▶ _Supplied data_

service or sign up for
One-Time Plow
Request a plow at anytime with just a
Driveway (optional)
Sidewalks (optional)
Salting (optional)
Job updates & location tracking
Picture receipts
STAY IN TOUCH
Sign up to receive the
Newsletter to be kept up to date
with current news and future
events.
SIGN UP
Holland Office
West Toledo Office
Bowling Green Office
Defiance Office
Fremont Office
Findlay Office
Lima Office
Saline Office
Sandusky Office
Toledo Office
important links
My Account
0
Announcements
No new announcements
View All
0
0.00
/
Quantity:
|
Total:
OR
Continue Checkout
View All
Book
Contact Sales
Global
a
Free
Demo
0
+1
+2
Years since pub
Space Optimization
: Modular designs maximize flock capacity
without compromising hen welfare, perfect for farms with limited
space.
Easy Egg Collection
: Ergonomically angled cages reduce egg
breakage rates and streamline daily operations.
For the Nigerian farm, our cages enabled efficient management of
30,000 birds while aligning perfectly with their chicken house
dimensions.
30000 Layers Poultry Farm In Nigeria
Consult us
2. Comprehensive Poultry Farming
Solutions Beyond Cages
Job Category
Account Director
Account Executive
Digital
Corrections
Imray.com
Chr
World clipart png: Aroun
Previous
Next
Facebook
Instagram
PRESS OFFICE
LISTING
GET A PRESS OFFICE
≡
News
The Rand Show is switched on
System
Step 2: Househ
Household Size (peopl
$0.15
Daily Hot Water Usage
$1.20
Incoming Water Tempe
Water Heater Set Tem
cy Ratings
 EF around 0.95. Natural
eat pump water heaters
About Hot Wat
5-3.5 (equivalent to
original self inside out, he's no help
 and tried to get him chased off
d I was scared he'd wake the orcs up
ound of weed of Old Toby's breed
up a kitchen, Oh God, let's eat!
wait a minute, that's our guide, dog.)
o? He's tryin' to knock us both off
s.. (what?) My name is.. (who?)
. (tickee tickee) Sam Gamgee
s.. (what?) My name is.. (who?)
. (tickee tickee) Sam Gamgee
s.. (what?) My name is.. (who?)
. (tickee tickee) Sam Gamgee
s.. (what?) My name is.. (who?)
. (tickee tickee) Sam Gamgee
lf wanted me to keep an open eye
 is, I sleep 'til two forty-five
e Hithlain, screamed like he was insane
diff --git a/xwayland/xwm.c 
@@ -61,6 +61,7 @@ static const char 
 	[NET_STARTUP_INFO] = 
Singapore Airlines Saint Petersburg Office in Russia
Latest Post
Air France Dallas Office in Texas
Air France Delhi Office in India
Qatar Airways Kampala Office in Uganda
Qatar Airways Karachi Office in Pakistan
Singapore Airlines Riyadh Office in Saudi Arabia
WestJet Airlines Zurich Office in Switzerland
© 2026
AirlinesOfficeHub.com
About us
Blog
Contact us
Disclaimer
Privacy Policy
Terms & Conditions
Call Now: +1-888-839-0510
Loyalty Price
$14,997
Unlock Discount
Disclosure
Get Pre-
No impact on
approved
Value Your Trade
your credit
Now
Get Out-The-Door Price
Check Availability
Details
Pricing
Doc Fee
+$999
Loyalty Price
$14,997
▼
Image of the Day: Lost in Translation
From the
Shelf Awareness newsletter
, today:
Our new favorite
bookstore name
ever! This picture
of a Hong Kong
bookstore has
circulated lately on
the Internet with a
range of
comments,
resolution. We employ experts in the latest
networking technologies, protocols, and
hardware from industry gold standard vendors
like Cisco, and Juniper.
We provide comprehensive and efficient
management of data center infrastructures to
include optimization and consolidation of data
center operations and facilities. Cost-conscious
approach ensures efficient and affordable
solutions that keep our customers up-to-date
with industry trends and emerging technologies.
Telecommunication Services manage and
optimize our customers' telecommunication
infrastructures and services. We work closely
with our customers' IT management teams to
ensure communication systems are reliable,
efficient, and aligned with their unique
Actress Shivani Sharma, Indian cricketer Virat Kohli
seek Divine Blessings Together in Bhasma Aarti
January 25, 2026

▶ _Exercise objective_
In the entries above, which lines hold the word "Poultry"? Copy them out.

▶ _Finished task_
30000 Layers Poultry Farm In Nigeria
2. Comprehensive Poultry Farming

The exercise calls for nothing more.